§ **Try it**:
Repeat exactly the lines below that lie between the line with "llowing recently, you’ll" and the line with "October 2013", counting both of those lines as part of the answer.

(Extracted page text data)

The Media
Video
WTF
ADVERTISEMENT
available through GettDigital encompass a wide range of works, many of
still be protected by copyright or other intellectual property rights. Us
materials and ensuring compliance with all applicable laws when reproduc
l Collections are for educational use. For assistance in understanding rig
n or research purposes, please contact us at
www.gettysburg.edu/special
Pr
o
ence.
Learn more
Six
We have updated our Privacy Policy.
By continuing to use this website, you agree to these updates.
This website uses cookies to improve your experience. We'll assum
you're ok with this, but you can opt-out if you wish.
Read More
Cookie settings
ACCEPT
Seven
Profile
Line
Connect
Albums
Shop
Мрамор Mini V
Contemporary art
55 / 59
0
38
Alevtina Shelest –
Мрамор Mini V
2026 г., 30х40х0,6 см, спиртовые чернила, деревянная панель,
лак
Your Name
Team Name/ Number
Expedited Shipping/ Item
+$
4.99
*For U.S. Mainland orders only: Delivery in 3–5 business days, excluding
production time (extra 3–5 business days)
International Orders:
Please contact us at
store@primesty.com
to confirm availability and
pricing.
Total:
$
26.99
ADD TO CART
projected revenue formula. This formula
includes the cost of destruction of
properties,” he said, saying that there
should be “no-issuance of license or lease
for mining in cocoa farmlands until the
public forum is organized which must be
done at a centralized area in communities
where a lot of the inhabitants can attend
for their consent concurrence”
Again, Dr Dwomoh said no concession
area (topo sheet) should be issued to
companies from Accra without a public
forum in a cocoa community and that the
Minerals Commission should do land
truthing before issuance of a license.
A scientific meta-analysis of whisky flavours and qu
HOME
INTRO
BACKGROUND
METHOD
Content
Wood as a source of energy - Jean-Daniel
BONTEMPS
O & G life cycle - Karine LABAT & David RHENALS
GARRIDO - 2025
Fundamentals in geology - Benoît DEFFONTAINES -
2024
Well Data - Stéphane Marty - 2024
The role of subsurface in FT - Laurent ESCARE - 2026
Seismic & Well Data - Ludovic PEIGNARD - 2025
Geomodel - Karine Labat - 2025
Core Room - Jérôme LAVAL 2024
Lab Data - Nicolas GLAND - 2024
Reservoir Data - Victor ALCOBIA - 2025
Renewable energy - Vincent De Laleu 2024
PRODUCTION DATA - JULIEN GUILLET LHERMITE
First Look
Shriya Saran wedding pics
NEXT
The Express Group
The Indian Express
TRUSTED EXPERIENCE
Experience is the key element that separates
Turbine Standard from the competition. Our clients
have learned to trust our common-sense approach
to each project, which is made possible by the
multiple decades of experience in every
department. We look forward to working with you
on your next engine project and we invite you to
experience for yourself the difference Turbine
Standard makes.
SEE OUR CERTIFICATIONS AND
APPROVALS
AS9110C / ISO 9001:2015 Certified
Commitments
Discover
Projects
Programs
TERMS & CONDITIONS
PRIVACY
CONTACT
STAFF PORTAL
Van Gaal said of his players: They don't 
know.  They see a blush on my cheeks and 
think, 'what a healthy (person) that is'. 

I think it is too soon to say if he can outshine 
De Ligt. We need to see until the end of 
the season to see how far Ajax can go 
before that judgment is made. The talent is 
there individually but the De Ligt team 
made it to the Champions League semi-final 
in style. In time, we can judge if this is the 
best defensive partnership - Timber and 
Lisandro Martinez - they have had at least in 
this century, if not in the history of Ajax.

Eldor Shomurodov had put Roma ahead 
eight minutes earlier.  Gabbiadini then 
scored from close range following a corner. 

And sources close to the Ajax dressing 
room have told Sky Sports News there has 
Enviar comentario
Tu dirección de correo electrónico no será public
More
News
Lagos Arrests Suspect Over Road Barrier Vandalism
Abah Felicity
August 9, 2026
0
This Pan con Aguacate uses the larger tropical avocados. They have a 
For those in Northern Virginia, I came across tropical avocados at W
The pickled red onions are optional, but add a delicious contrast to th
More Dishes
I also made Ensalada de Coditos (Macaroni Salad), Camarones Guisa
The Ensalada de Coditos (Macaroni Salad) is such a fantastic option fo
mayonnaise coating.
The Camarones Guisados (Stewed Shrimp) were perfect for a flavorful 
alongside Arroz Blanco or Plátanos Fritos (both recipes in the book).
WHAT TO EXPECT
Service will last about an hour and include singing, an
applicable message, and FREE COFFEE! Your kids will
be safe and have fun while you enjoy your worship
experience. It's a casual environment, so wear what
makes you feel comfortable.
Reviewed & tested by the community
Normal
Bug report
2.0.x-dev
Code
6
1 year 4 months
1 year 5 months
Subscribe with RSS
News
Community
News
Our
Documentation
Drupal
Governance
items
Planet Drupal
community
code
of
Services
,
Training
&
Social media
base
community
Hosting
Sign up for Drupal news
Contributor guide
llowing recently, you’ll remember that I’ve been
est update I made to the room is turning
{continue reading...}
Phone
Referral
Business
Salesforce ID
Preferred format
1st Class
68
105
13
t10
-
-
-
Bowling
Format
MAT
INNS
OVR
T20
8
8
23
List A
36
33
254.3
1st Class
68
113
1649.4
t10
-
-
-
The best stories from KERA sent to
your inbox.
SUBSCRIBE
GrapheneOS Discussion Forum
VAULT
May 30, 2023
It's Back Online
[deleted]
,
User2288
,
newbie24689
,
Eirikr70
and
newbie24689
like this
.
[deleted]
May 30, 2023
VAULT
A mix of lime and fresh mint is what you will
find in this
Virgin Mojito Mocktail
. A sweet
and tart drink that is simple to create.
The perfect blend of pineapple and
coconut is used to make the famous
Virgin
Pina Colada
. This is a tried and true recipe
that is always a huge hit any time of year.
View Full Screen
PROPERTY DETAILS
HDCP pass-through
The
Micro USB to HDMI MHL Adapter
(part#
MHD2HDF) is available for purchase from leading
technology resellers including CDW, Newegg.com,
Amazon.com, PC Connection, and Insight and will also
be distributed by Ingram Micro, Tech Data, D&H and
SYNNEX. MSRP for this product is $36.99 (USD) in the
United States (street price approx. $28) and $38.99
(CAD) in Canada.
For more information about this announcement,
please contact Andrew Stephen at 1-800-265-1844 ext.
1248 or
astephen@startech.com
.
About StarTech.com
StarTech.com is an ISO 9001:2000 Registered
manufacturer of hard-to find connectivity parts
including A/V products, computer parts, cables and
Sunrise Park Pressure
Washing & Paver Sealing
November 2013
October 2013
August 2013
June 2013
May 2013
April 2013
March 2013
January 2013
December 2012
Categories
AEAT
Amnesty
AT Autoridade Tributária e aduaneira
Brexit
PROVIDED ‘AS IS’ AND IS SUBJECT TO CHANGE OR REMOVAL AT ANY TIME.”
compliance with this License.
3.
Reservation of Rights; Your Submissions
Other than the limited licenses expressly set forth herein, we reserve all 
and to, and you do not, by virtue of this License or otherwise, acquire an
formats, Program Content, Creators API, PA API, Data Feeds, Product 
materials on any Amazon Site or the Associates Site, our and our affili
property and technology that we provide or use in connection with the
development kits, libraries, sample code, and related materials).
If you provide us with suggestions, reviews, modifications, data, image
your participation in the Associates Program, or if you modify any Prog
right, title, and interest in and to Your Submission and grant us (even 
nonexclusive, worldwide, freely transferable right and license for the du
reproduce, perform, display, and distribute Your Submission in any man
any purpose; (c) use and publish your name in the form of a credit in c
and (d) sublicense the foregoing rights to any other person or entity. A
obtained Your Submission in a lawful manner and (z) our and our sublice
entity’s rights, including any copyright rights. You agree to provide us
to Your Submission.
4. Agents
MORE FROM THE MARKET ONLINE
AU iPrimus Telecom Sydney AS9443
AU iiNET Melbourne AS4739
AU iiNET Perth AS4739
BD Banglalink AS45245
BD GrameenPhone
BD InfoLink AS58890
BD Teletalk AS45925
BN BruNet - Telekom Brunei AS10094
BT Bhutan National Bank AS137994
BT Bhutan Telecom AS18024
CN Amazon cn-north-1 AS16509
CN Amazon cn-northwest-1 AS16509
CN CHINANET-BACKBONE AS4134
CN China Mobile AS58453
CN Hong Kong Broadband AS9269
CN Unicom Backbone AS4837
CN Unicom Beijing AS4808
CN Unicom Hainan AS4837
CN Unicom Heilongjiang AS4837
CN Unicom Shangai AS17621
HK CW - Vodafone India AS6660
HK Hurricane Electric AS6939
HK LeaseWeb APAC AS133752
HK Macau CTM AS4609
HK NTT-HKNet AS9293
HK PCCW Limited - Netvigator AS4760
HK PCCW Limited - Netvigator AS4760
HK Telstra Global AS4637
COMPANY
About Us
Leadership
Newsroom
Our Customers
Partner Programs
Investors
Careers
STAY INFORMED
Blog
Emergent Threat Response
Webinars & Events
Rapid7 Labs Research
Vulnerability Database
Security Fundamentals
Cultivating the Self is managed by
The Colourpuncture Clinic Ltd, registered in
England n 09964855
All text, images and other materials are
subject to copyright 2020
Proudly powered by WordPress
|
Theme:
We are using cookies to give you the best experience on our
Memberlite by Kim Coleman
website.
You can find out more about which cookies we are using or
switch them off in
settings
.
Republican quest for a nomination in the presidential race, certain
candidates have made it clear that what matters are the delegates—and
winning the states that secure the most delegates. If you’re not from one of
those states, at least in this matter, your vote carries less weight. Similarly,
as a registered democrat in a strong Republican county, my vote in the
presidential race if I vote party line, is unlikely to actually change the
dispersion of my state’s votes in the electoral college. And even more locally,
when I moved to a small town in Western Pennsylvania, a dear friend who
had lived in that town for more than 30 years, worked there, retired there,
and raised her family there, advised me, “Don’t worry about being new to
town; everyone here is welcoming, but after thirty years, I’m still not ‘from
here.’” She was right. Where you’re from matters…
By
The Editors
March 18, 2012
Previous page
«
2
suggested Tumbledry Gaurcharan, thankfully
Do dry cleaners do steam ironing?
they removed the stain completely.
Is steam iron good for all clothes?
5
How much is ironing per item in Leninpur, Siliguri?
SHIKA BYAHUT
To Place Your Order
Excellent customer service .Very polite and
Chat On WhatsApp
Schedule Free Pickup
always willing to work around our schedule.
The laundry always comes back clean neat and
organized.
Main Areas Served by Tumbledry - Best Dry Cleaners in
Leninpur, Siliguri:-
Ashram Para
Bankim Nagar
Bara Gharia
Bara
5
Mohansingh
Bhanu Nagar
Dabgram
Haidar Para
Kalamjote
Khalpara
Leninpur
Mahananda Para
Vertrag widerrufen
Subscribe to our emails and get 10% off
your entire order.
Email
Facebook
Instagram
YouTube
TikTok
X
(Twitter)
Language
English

§ **Response to the exercise**:
llowing recently, you’ll remember that I’ve been
est update I made to the room is turning
{continue reading...}
Phone
Referral
Business
Salesforce ID
Preferred format
1st Class
68
105
13
t10
-
-
-
Bowling
Format
MAT
INNS
OVR
T20
8
8
23
List A
36
33
254.3
1st Class
68
113
1649.4
t10
-
-
-
The best stories from KERA sent to
your inbox.
SUBSCRIBE
GrapheneOS Discussion Forum
VAULT
May 30, 2023
It's Back Online
[deleted]
,
User2288
,
newbie24689
,
Eirikr70
and
newbie24689
like this
.
[deleted]
May 30, 2023
VAULT
A mix of lime and fresh mint is what you will
find in this
Virgin Mojito Mocktail
. A sweet
and tart drink that is simple to create.
The perfect blend of pineapple and
coconut is used to make the famous
Virgin
Pina Colada
. This is a tried and true recipe
that is always a huge hit any time of year.
View Full Screen
PROPERTY DETAILS
HDCP pass-through
The
Micro USB to HDMI MHL Adapter
(part#
MHD2HDF) is available for purchase from leading
technology resellers including CDW, Newegg.com,
Amazon.com, PC Connection, and Insight and will also
be distributed by Ingram Micro, Tech Data, D&H and
SYNNEX. MSRP for this product is $36.99 (USD) in the
United States (street price approx. $28) and $38.99
(CAD) in Canada.
For more information about this announcement,
please contact Andrew Stephen at 1-800-265-1844 ext.
1248 or
astephen@startech.com
.
About StarTech.com
StarTech.com is an ISO 9001:2000 Registered
manufacturer of hard-to find connectivity parts
including A/V products, computer parts, cables and
Sunrise Park Pressure
Washing & Paver Sealing
November 2013
October 2013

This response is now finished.